Saved entries:
..............................

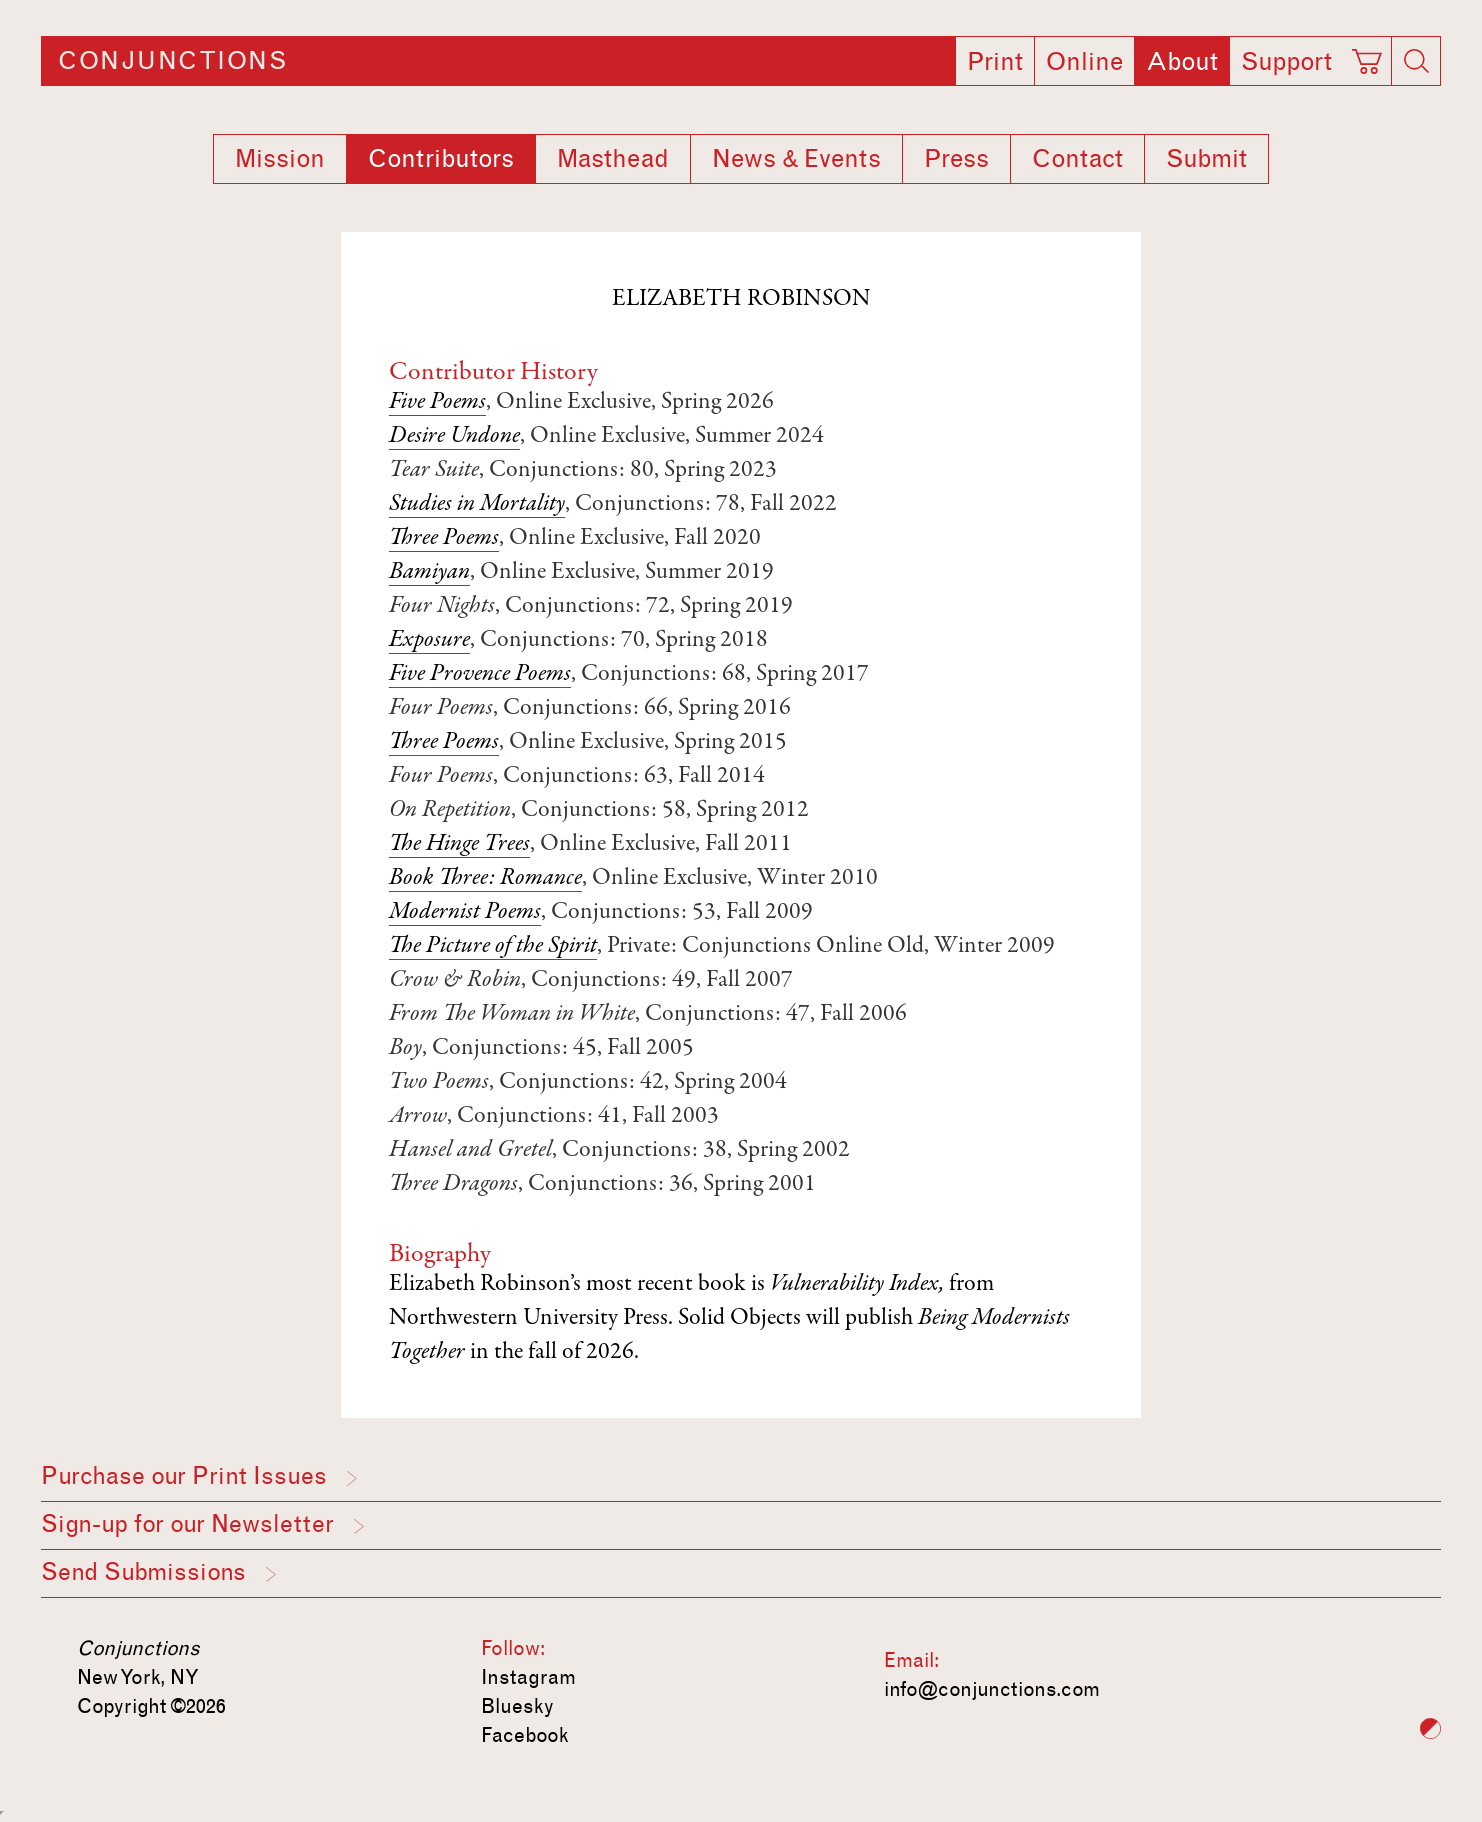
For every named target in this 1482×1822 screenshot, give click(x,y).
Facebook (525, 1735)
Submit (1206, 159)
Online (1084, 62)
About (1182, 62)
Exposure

..............................

Work order :: Output all entries unchanged; skip the pictures.

Answer area ::
For every named target in this 1482×1822 screenshot, give click(x,y).
Facebook (525, 1735)
Submit (1206, 159)
Online (1084, 62)
About (1182, 62)
Exposure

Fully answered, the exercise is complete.